お祭りでは、まず神饌をお供えしてから、日頃の神恩を感謝し、これからの家族の安泰と幸福を祈ります。また、家庭内のお祝い事(誕生日、年祝いなど)のあるときには、その旨を神さまに奉告します。もちろん、毎日の神拝は、一家の主人または代表者だけではなく、家族の一人一人が欠かさないように心掛けて下さい。
神拝(しんぱい)の作法は神社参拝の作法と同様に二拝二拍手一拝です。このときに、「神棚拝詞」を心をこめて奏上するとさらに丁重です。この場合は、奏上前に二拝し、奏上後に二拝二拍手一拝をします。
参考として「神棚拝詞」を掲げます。
「比の神床(かむどこ)に座(ましま)す掛けまくも畏(かしこ)き天照大御神(あまてらすおおみかみ)・産土大神等(うぶすなのおおかみたち)の大前(おおまえ)を拝(おろが)み奉(まつ)りて恐(かしこ)み恐みも白(もう)さく 大神等(おおかみたち)の広き厚き御恵(みめぐみ)を辱(かたじけな)み奉り 高き尊き神教(みおしえ)の随(まにま)に直(なお)き正しき真心以(もち)て誠の道に違(たが)うことなく 負(お)い持つ業(わざ)に励(はげま)しめ給(たま)い 家内(いえかど)高く身健(みすこ)やかに世のため人のために尽くさしめ給(たま)えと恐み恐みも白す」
毎年お神札(おふだ)を新しくする理由は何ですか
新しい年を迎えるにあたり、一年間お祀りしたお神札を、粗末にならないように神社に納め、浄晦日祓い火によって焼納(お焚(た)き上げ)していただきます。そして、新たに伊勢神宮のお神札(神宮大麻(じんぐうたいま))、氏神さまや崇敬する神社のお神札を受けます。それらのお神札は、掃除を済ませ清浄になった状態の宮形に納めます。そして、大晦日に晦日祓いにて神棚、家内を祓い新年をお迎えいたします。(晦日祓いは、祓いの後、門口にさします。)
お神札を毎年新しくする理由は、神さまが清浄を第一とすることと、さらに御霊威を新たにされた神さまの、その生命力にあふれた御霊(みたま)の力をいただき、一層のご加護を願うためです。そして、このように毎年お神礼を新しくすることで、祖先より受け継いできた神さまへの感謝の心を、子孫にも伝えることにもなるでしょう。一家が揃って神さまを尊び敬うことは、神さまのご加護を受けることにもつながり、これはすなわち円満で幸福な家庭を築くことにもなるのです。
いろいろなお神札を一緒にお祀りすると神さま同士が喧嘩しませんか
神さま同士が喧嘩することはありませんから、複数のお神札を一緒にお祀りしてもかまいません。

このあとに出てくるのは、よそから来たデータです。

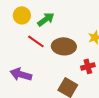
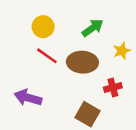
yellow circle: (22, 15) -> (43, 27), moved
green arrow: (46, 19) -> (93, 28), moved

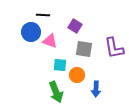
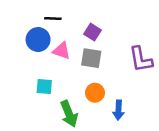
gray square: (84, 49) -> (91, 58), moved
cyan square: (60, 65) -> (44, 87), moved

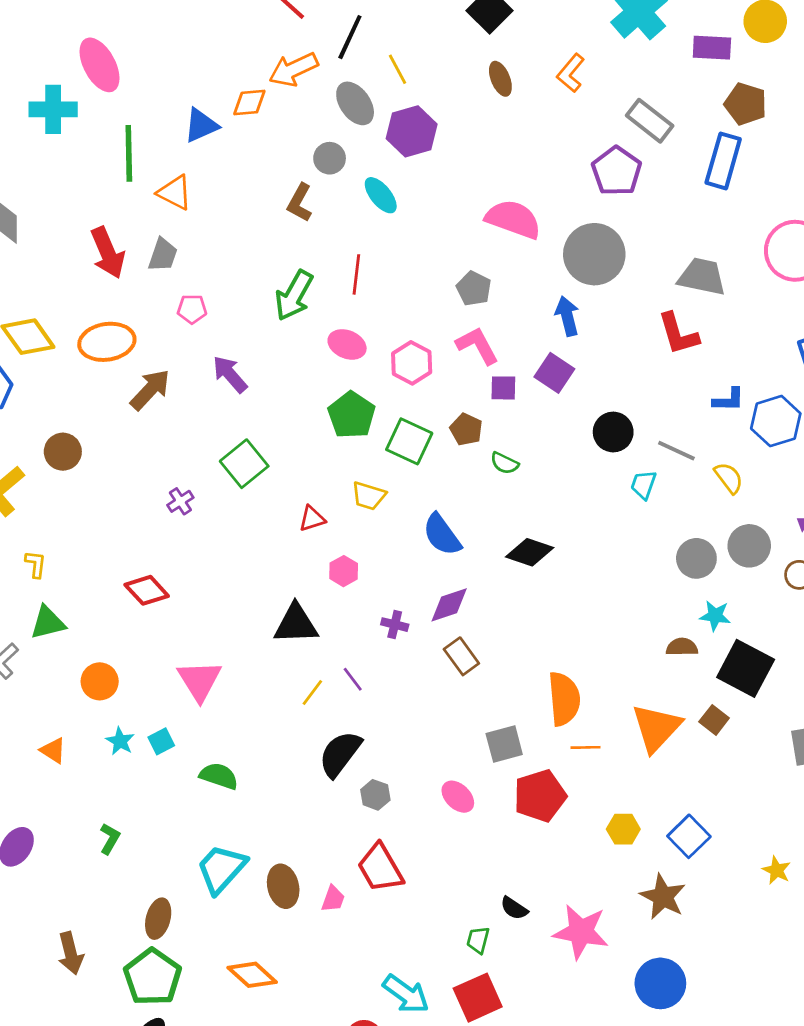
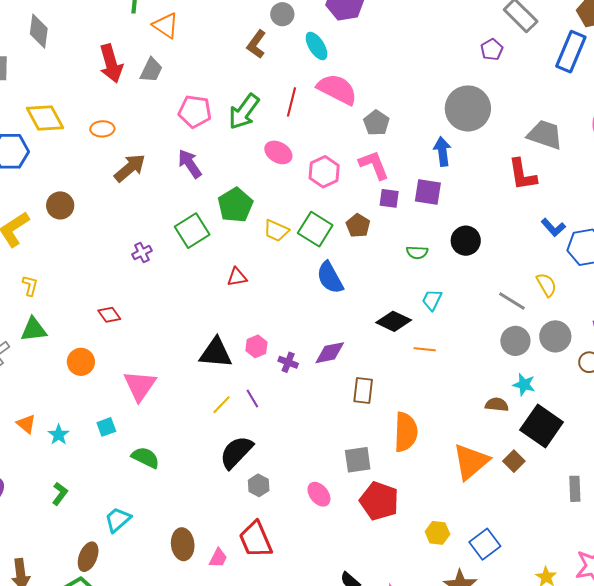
purple pentagon: (617, 171) -> (492, 50), size x0.6
pink semicircle: (513, 219) -> (337, 89), moved
pink pentagon: (192, 309) -> (195, 111), moved, size x1.5
orange ellipse: (107, 342) -> (102, 129), size x0.6
purple square: (554, 373) -> (428, 192), turned -32
blue L-shape: (729, 400) -> (553, 227), turned 40
green pentagon: (352, 415) -> (235, 205), moved
gray line: (676, 451) -> (512, 301), moved
green semicircle: (504, 463) -> (417, 252), moved, turned -30
cyan trapezoid: (644, 485) -> (432, 300), moved
yellow trapezoid: (369, 496) -> (276, 231), moved
blue semicircle: (442, 535) -> (330, 278), moved
pink hexagon: (344, 571) -> (256, 346), moved
red diamond: (147, 590) -> (109, 315), size x0.7
brown rectangle: (461, 656) -> (363, 391), moved, turned 36
orange circle: (100, 681) -> (81, 362), moved
cyan star: (120, 741) -> (59, 435), moved
orange line: (586, 747) -> (425, 349), moved
red pentagon: (540, 796) -> (379, 501), turned 30
cyan trapezoid: (221, 869) -> (118, 520), moved, size x0.7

ただし、お神札の正しい祀り方を心得ておいてください。
まず伊勢神宮のお神札を中央に、氏神さまのお神札を向かって右側に、崇敬する神社のお神札を向かって左側にお祀りします。お神札を重ねてお祀りする場合は、一番手前に伊勢神宮のお神札を、その後ろに氏神さまのお神札を、次に崇敬する神社のお神札をお祀りします。

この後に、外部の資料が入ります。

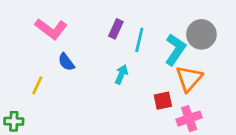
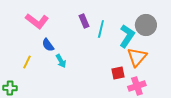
purple rectangle: (116, 29) -> (84, 21), turned -48
cyan arrow: (121, 74) -> (61, 61), moved, turned 128

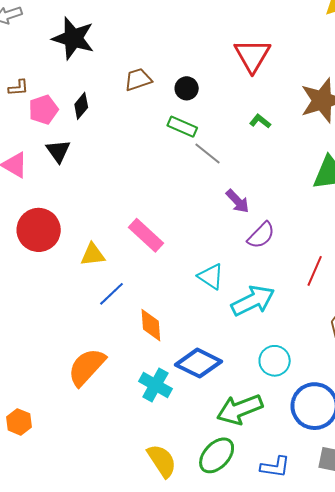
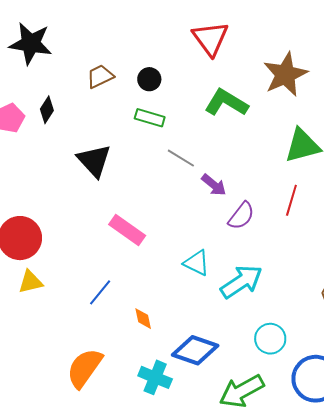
green L-shape: (260, 121) -> (226, 103), size x2.0
black triangle: (58, 151) -> (94, 161), moved, size x1.4
gray line: (207, 154) -> (181, 158), moved
yellow triangle: (93, 255) -> (30, 282), moved
red line: (315, 271) -> (291, 200), moved
orange diamond: (151, 325) -> (143, 319), size x0.7

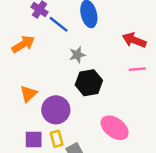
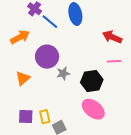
gray star: (77, 55) -> (63, 73), moved
black hexagon: (89, 83) -> (92, 81), moved
purple circle: (56, 110) -> (47, 57), moved

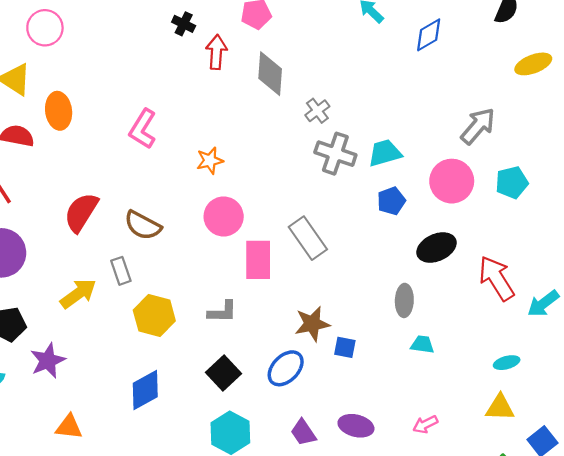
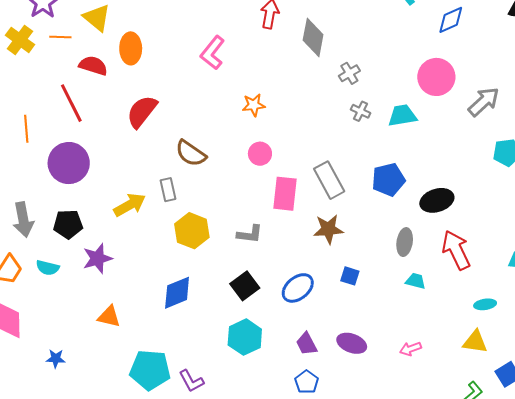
pink L-shape: (143, 129) -> (213, 53), moved
gray cross: (335, 154) -> (361, 111), size x0.6
pink circle: (452, 181) -> (436, 77), moved
blue pentagon: (391, 201) -> (388, 180), moved, size x1.4
red semicircle: (81, 212) -> (142, 111), moved
pink circle: (224, 216) -> (260, 154), size x0.7
red arrow: (496, 278) -> (456, 250), moved
brown star: (312, 324) -> (328, 229), moved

また、「○○祈願祈薦神璽」等と書かれ、願い主の名前が添えてあるお神札(祈祷札)は宮型には納めず、外側の見える位置に立ててお祀りしてください。これは特に祈願があって祈濤を受けたおしるしですから、宮型に納めたお神札と同様に、大切にお祀りしてください。
古いお神札とお守りはどうしたらいいのでしょう
1年間、一家の人々をお守りいただいた古いお神札やお守りは、粗末にならないように神社へ納めてください。神社によっては「古札納所」を設けている所もあります。

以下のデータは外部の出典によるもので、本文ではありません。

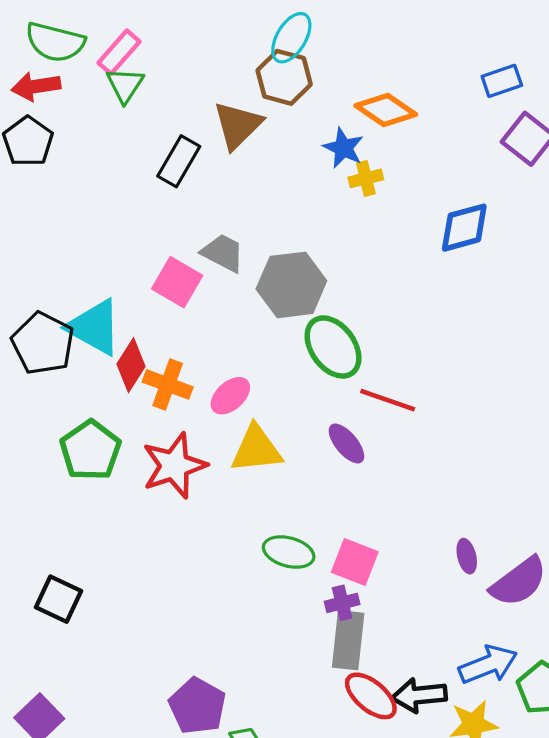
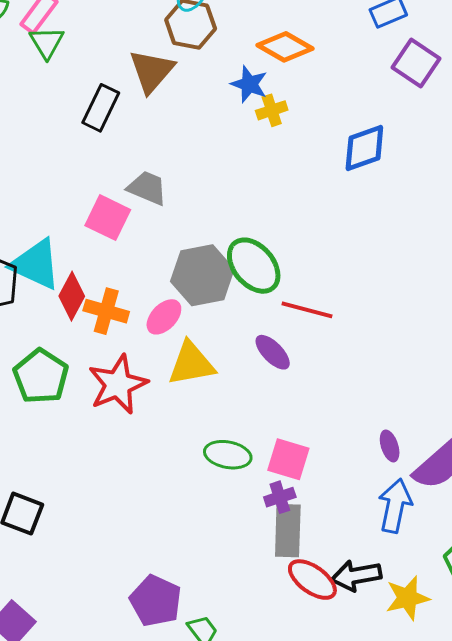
gray hexagon: (291, 285) -> (202, 275), moved
blue arrow: (488, 665) -> (395, 506), moved, turned -52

お守りやお神札は、それを受けた神社に納めるのが一番望ましいことです。
また、祈祷を受けた際にいただいたお神札は、心願の成就するまでお祀りしてもかまいません。成就のあと、その神社へお礼のお参りをして、お神札を納めるといいでしょう。
神社に納められた古いお神札やお守りは、浄火によってお焚き上げします。地方によっては、一月十五日の小正月に行われる「左義長」(さぎちょう)や「どんど焼」の神事で、松飾りや注連縄(しめなわ)と共に焼納する神社もあります。
神棚がない場合、お神札はどのようにお祀りするのですか
近年の住宅様式及び住宅事情によっては、神棚を設けてお神札をお祀りできない場合もあります。そのような場合は、なるべく南向きか東向きの壁や柱などの高い所に、半紙または奉書紙をあてて、その上にお神札を貼ってお祀りして下さい。その際、お神札を画びょうなどで直に刺すことをせず、傷つけないように糊などで貼るようにしてください。また、茶箪笥の上をきれいに片づけ、そこへお神札をお祀りし、その前に米と塩と水を供えるのもよいでしょう。いずれにしても、お神札を大切にする心があれば、決して無礼にはなりません。最近では、共同住宅向けの場所をとらない簡易宮型もあります。
台所におまつりしてある神様は何の神様
台所の神様は荒神様あるいは三方荒神と呼ばれます。荒神様は火の神または竈の神としてよく台所の小さな神棚におまつりされています。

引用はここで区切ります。